──────── EXERCISE INPUT ────────

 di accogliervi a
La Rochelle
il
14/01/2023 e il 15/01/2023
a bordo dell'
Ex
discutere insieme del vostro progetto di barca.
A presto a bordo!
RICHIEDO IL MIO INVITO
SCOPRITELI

────────
──────── EXERCISE INPUT ────────

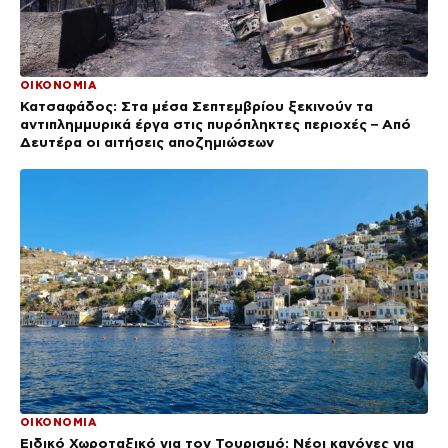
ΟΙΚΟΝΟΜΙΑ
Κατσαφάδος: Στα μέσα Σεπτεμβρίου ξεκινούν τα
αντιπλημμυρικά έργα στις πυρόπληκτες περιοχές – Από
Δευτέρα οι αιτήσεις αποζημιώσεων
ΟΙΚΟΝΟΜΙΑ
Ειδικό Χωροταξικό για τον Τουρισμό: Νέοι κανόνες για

────────

_YOUR OBJECTIVE_: Set down exactly the lines of the data above, beginning with the line that has "αντιπλημμυρικά έργα στις" and ending with the line that has "Ειδικό Χωροταξικό για", and no others.

_OUTPUT BELOW_:
αντιπλημμυρικά έργα στις πυρόπληκτες περιοχές – Από
Δευτέρα οι αιτήσεις αποζημιώσεων
ΟΙΚΟΝΟΜΙΑ
Ειδικό Χωροταξικό για τον Τουρισμό: Νέοι κανόνες για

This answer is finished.